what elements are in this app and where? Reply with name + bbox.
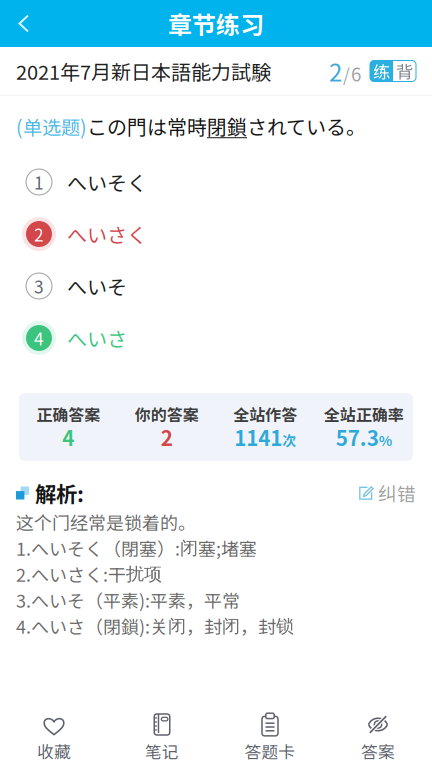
staticText: 4.へいさ（閉鎖):关闭，封闭，封锁 [16, 613, 294, 639]
staticText: へいさく [67, 220, 147, 248]
button[interactable]: 纠错 [358, 480, 416, 506]
staticText: (单选题) [16, 112, 87, 140]
staticText: 纠错 [378, 480, 416, 506]
staticText: 答案 [361, 739, 395, 763]
staticText: へいそ [67, 272, 127, 300]
staticText: 6 [351, 60, 361, 87]
staticText: 2 [161, 422, 173, 452]
staticText: 1.へいそく（閉塞）:闭塞;堵塞 [16, 535, 257, 561]
staticText: 4 [62, 422, 74, 452]
staticText: 4 [34, 326, 44, 351]
staticText: 背 [396, 58, 413, 84]
staticText: 解析: [35, 478, 84, 508]
staticText: / [343, 61, 350, 86]
staticText: へいさ [67, 324, 127, 352]
staticText: 答题卡 [244, 739, 296, 763]
button[interactable]: 练 [361, 60, 416, 82]
staticText: 次 [282, 430, 296, 450]
staticText: 正确答案 [36, 402, 100, 426]
staticText: 2 [34, 222, 44, 247]
staticText: 2 [329, 54, 342, 88]
staticText: 2021年7月新日本語能力試験 [16, 56, 271, 86]
staticText: 1141 [234, 422, 282, 452]
button[interactable]: Back [0, 0, 48, 47]
staticText: 閉鎖 [207, 112, 247, 140]
staticText: 收藏 [37, 739, 71, 763]
staticText: 2.へいさく:干扰项 [16, 561, 162, 587]
button[interactable]: 答案 [324, 694, 432, 768]
staticText: へいそく [67, 168, 147, 196]
button[interactable]: 1 [0, 156, 432, 208]
button[interactable]: 答题卡 [216, 694, 324, 768]
staticText: 3.へいそ（平素):平素，平常 [16, 587, 240, 613]
staticText: 练 [373, 58, 390, 84]
staticText: 你的答案 [135, 402, 199, 426]
staticText: 1 [34, 170, 44, 195]
staticText: 章节练习 [168, 6, 264, 41]
staticText: 3 [34, 274, 44, 299]
button[interactable]: 笔记 [108, 694, 216, 768]
staticText: 全站正确率 [324, 402, 404, 426]
staticText: 这个门经常是锁着的。 [16, 509, 196, 535]
staticText: 57.3 [336, 422, 379, 452]
staticText: この門は常時 [87, 112, 207, 140]
staticText: 全站作答 [233, 402, 297, 426]
button[interactable]: 3 [0, 260, 432, 312]
staticText: 笔记 [145, 739, 179, 763]
staticText: されている。 [247, 112, 366, 140]
button[interactable]: 收藏 [0, 694, 108, 768]
button[interactable]: 4 [0, 312, 432, 364]
button[interactable]: 2 [0, 208, 432, 260]
staticText: % [379, 430, 392, 450]
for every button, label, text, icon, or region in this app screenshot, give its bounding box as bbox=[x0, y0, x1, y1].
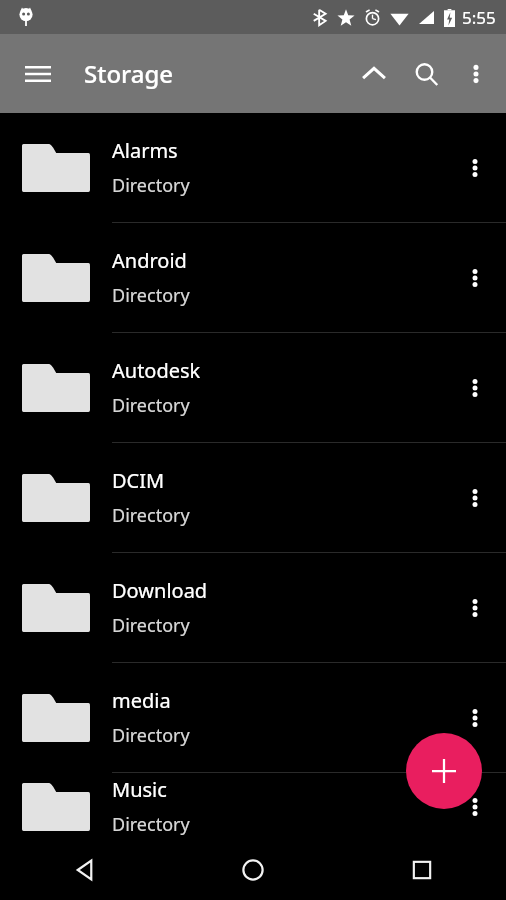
button[interactable]: More options bbox=[452, 50, 500, 98]
button[interactable]: More options for media bbox=[444, 663, 506, 772]
staticText: Music bbox=[112, 776, 167, 803]
button[interactable]: Home bbox=[168, 840, 337, 900]
staticText: Directory bbox=[112, 173, 190, 198]
button[interactable]: More options for Autodesk bbox=[444, 333, 506, 442]
staticText: Download bbox=[112, 577, 208, 604]
staticText: 5:55 bbox=[462, 6, 496, 29]
staticText: Directory bbox=[112, 503, 190, 528]
staticText: Directory bbox=[112, 812, 190, 837]
button[interactable]: More options for Download bbox=[444, 553, 506, 662]
staticText: Android bbox=[112, 247, 187, 274]
button[interactable]: Autodesk bbox=[0, 333, 506, 442]
button[interactable]: More options for Music bbox=[444, 773, 506, 840]
button[interactable]: Android bbox=[0, 223, 506, 332]
staticText: Directory bbox=[112, 723, 190, 748]
button[interactable]: Create new bbox=[406, 733, 482, 809]
button[interactable]: More options for Android bbox=[444, 223, 506, 332]
button[interactable]: More options for DCIM bbox=[444, 443, 506, 552]
button[interactable]: Back bbox=[0, 840, 168, 900]
staticText: Directory bbox=[112, 393, 190, 418]
button[interactable]: Search bbox=[400, 48, 452, 100]
button[interactable]: Music bbox=[0, 773, 506, 840]
staticText: Storage bbox=[84, 57, 174, 90]
staticText: Directory bbox=[112, 613, 190, 638]
staticText: media bbox=[112, 687, 171, 714]
button[interactable]: DCIM bbox=[0, 443, 506, 552]
button[interactable]: Open navigation drawer bbox=[10, 46, 66, 102]
staticText: Directory bbox=[112, 283, 190, 308]
staticText: DCIM bbox=[112, 467, 165, 494]
staticText: Autodesk bbox=[112, 357, 201, 384]
button[interactable]: More options for Alarms bbox=[444, 113, 506, 222]
button[interactable]: Alarms bbox=[0, 113, 506, 222]
button[interactable]: Download bbox=[0, 553, 506, 662]
button[interactable]: Recent apps bbox=[337, 840, 506, 900]
staticText: Alarms bbox=[112, 137, 178, 164]
button[interactable]: media bbox=[0, 663, 506, 772]
button[interactable]: Go up bbox=[348, 48, 400, 100]
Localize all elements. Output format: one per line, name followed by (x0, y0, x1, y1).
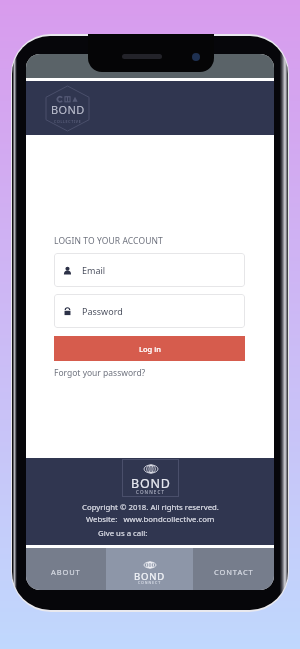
staticText: CONNECT (136, 489, 166, 494)
staticText: Email (82, 264, 106, 276)
staticText: Log in (139, 344, 161, 354)
staticText: LOGIN TO YOUR ACCOUNT (54, 235, 163, 247)
button[interactable]: BOND (106, 548, 193, 590)
button[interactable]: BOND (122, 459, 179, 497)
staticText: BOND (131, 475, 171, 492)
staticText: Website: www.bondcollective.com (86, 514, 215, 525)
button[interactable]: Log in (54, 336, 245, 361)
button[interactable]: Email (54, 253, 245, 287)
staticText: COLLECTIVE (54, 119, 82, 124)
button[interactable]: ABOUT (26, 548, 106, 590)
staticText: Password (82, 305, 123, 317)
button[interactable]: Password (54, 294, 245, 328)
button[interactable]: Forgot your password? (54, 367, 146, 379)
staticText: CONTACT (214, 567, 254, 577)
staticText: Copyright © 2018. All rights reserved. (82, 502, 219, 513)
staticText: BOND (134, 570, 165, 583)
staticText: CONNECT (138, 580, 162, 585)
staticText: ABOUT (51, 567, 81, 577)
button[interactable]: CONTACT (193, 548, 274, 590)
staticText: BOND (51, 102, 85, 117)
button[interactable]: Give us a call: (98, 528, 148, 539)
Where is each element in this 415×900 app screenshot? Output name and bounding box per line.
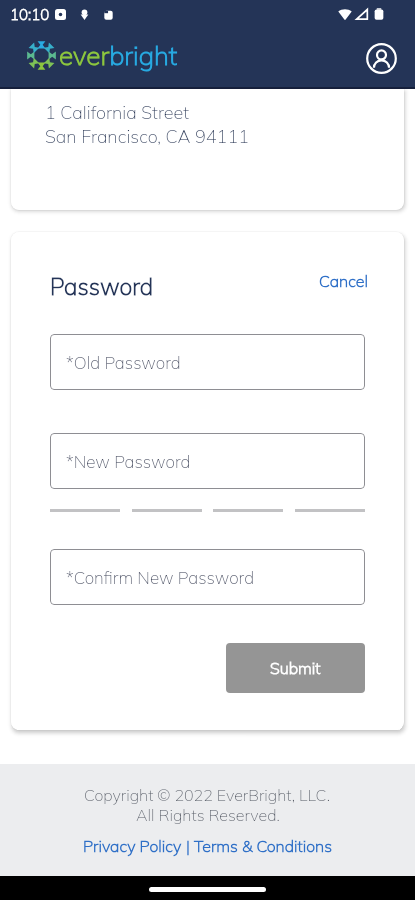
staticText: Password <box>50 272 154 301</box>
staticText: *Confirm New Password <box>66 567 255 588</box>
button[interactable]: Privacy Policy <box>83 836 182 856</box>
staticText: Terms & Conditions <box>194 836 333 856</box>
staticText: Privacy Policy <box>83 836 182 856</box>
button[interactable]: *Old Password <box>50 334 365 390</box>
staticText: *New Password <box>66 451 191 472</box>
button[interactable]: Account <box>362 39 400 77</box>
staticText: 1 California Street <box>45 101 190 124</box>
staticText: San Francisco, CA 94111 <box>45 125 249 148</box>
button[interactable]: Cancel <box>316 266 371 296</box>
button[interactable]: Submit <box>226 643 365 693</box>
staticText: All Rights Reserved. <box>136 805 280 825</box>
button[interactable]: *Confirm New Password <box>50 549 365 605</box>
button[interactable]: Terms & Conditions <box>194 836 333 856</box>
staticText: Copyright © 2022 EverBright, LLC. <box>84 785 331 805</box>
staticText: 10:10 <box>10 5 50 24</box>
staticText: | <box>182 836 194 856</box>
staticText: *Old Password <box>66 352 181 373</box>
staticText: everbright <box>59 39 178 72</box>
staticText: Submit <box>270 658 321 678</box>
button[interactable]: *New Password <box>50 433 365 489</box>
staticText: Cancel <box>319 271 368 291</box>
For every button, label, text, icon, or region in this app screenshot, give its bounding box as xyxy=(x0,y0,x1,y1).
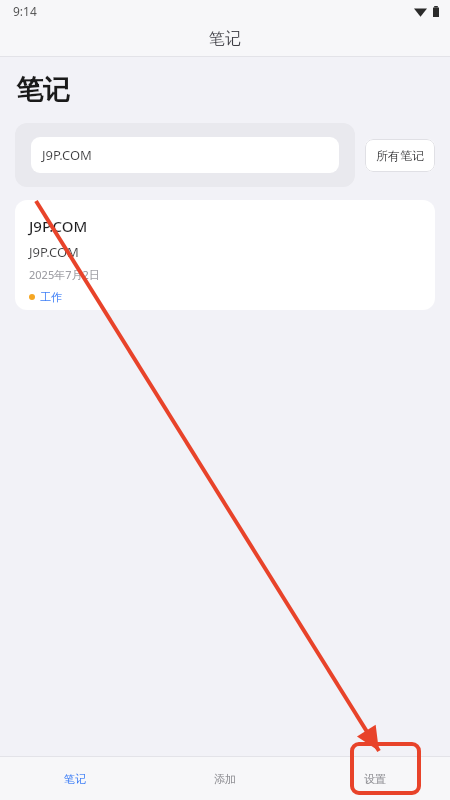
staticText: J9P.COM xyxy=(29,243,79,261)
other: Annotation xyxy=(0,0,450,800)
staticText: 笔记 xyxy=(16,73,70,107)
staticText: 笔记 xyxy=(64,772,86,786)
button[interactable]: 添加 xyxy=(150,757,300,800)
button[interactable]: J9P.COM xyxy=(31,137,339,173)
staticText: 所有笔记 xyxy=(376,148,424,163)
staticText: 9:14 xyxy=(13,3,37,19)
staticText: J9P.COM xyxy=(42,146,92,164)
staticText: 添加 xyxy=(214,772,236,786)
button[interactable]: 笔记 xyxy=(0,757,150,800)
staticText: 设置 xyxy=(364,772,386,786)
button[interactable]: J9P.COM xyxy=(15,200,435,310)
button[interactable]: 所有笔记 xyxy=(365,139,435,172)
staticText: J9P.COM xyxy=(29,216,88,236)
staticText: 笔记 xyxy=(209,29,241,49)
button[interactable]: 设置 xyxy=(300,757,450,800)
staticText: 2025年7月2日 xyxy=(29,267,100,282)
staticText: 工作 xyxy=(40,290,62,304)
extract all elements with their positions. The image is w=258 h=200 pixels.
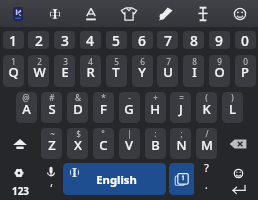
staticText: ? <box>204 161 209 175</box>
button[interactable]: A <box>16 92 37 123</box>
button[interactable]: Themes <box>116 0 142 27</box>
staticText: 7 <box>166 56 171 67</box>
button[interactable]: Q <box>3 55 24 87</box>
button[interactable]: 2 <box>28 31 49 49</box>
staticText: 9 <box>215 31 223 49</box>
staticText: 0 <box>241 31 249 49</box>
staticText: U <box>163 63 173 81</box>
button[interactable]: Move cursor <box>190 0 216 27</box>
button[interactable]: Brush <box>153 0 179 27</box>
staticText: 8 <box>192 56 197 67</box>
button[interactable]: Shift <box>2 128 38 159</box>
button[interactable]: 1 <box>3 31 24 49</box>
staticText: J <box>179 100 183 118</box>
staticText: ~ <box>50 128 55 139</box>
staticText: 6 <box>140 56 145 67</box>
button[interactable]: 4 <box>80 31 101 49</box>
staticText: * <box>101 92 106 103</box>
staticText: @ <box>22 92 30 103</box>
staticText: 0 <box>243 56 248 67</box>
staticText: / <box>205 128 209 139</box>
button[interactable]: Settings <box>6 163 32 195</box>
button[interactable]: P <box>235 55 256 87</box>
button[interactable]: N <box>170 128 191 159</box>
staticText: - <box>128 92 131 103</box>
staticText: 2 <box>35 31 43 49</box>
button[interactable]: K <box>196 92 217 123</box>
button[interactable]: Backspace <box>221 128 255 159</box>
staticText: 123 <box>12 184 29 197</box>
staticText: L <box>229 100 236 118</box>
button[interactable]: W <box>28 55 49 87</box>
button[interactable]: S <box>41 92 62 123</box>
button[interactable]: L <box>222 92 243 123</box>
button[interactable]: Y <box>132 55 153 87</box>
button[interactable]: 6 <box>132 31 153 49</box>
staticText: 3 <box>63 56 68 67</box>
staticText: W <box>33 63 46 81</box>
button[interactable]: Z <box>41 128 62 159</box>
staticText: 4 <box>88 56 93 67</box>
staticText: ° <box>101 128 105 139</box>
button[interactable]: B <box>145 128 166 159</box>
staticText: N <box>176 136 187 154</box>
staticText: T <box>112 63 120 81</box>
staticText: K <box>202 100 211 118</box>
staticText: G <box>124 100 134 118</box>
button[interactable]: F <box>93 92 114 123</box>
button[interactable]: Emoji <box>227 0 253 27</box>
staticText: 8 <box>190 31 198 49</box>
staticText: F <box>100 100 107 118</box>
staticText: English <box>96 172 137 187</box>
button[interactable]: T <box>106 55 127 87</box>
button[interactable]: H <box>145 92 166 123</box>
staticText: Z <box>48 136 56 154</box>
staticText: 6 <box>138 31 146 49</box>
button[interactable]: I <box>183 55 204 87</box>
button[interactable]: M <box>196 128 217 159</box>
staticText: 1 <box>9 31 17 49</box>
staticText: P <box>241 63 249 81</box>
staticText: I <box>192 63 197 81</box>
staticText: V <box>125 136 133 154</box>
staticText: 4 <box>86 31 94 49</box>
button[interactable]: Languages <box>42 0 68 27</box>
button[interactable]: Voice input <box>38 163 64 195</box>
button[interactable]: Switch layout <box>169 163 195 195</box>
button[interactable]: Question mark and period <box>194 163 219 195</box>
button[interactable]: 9 <box>209 31 230 49</box>
button[interactable]: V <box>119 128 140 159</box>
staticText: R <box>86 63 95 81</box>
button[interactable]: Enter <box>225 163 253 195</box>
staticText: 7 <box>164 31 172 49</box>
button[interactable]: E <box>54 55 75 87</box>
button[interactable]: C <box>93 128 114 159</box>
staticText: B <box>151 136 160 154</box>
button[interactable]: D <box>67 92 88 123</box>
button[interactable]: 0 <box>235 31 256 49</box>
staticText: E <box>61 63 69 81</box>
button[interactable]: O <box>209 55 230 87</box>
button[interactable]: Space English <box>63 163 166 195</box>
button[interactable]: X <box>67 128 88 159</box>
staticText: 5 <box>114 56 119 67</box>
staticText: Y <box>138 63 146 81</box>
button[interactable]: R <box>80 55 101 87</box>
button[interactable]: U <box>157 55 178 87</box>
button[interactable]: J <box>170 92 191 123</box>
button[interactable]: App <box>5 0 31 27</box>
button[interactable]: 8 <box>183 31 204 49</box>
staticText: # <box>49 92 55 103</box>
staticText: 1 <box>11 56 16 67</box>
button[interactable]: 3 <box>54 31 75 49</box>
button[interactable]: 5 <box>106 31 127 49</box>
staticText: 3 <box>61 31 69 49</box>
staticText: 5 <box>112 31 120 49</box>
button[interactable]: Text style <box>78 0 104 27</box>
button[interactable]: 7 <box>157 31 178 49</box>
staticText: = <box>179 92 184 103</box>
staticText: H <box>150 100 160 118</box>
staticText: Q <box>8 63 19 81</box>
button[interactable]: G <box>119 92 140 123</box>
staticText: | <box>127 128 132 139</box>
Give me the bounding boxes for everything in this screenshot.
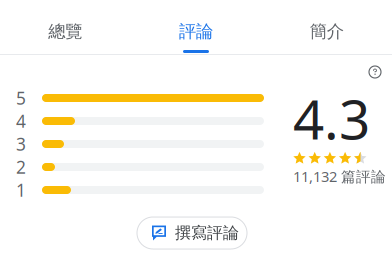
staticText: 5	[16, 86, 26, 110]
staticText: 4	[16, 110, 26, 132]
staticText: 2	[16, 156, 26, 178]
button[interactable]: 撰寫評論	[137, 217, 247, 249]
staticText: 評論	[179, 21, 213, 42]
staticText: 撰寫評論	[175, 223, 239, 243]
staticText: 11,132 篇評論	[293, 167, 386, 186]
button[interactable]: Help	[369, 66, 381, 78]
button[interactable]: 總覽	[0, 0, 131, 54]
staticText: 4.3	[293, 82, 370, 155]
button[interactable]: 評論	[131, 0, 261, 54]
staticText: 總覽	[48, 21, 82, 42]
staticText: 3	[16, 132, 26, 156]
staticText: 1	[16, 178, 26, 202]
staticText: 簡介	[310, 21, 344, 42]
button[interactable]: 簡介	[261, 0, 392, 54]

##########

=== What you need to do ===
Search the preceding listing for "ABOUT", then copy every line that holds it.

=== Result below ===
button[interactable]: ABOUT (26, 548, 106, 590)
staticText: ABOUT (51, 567, 81, 577)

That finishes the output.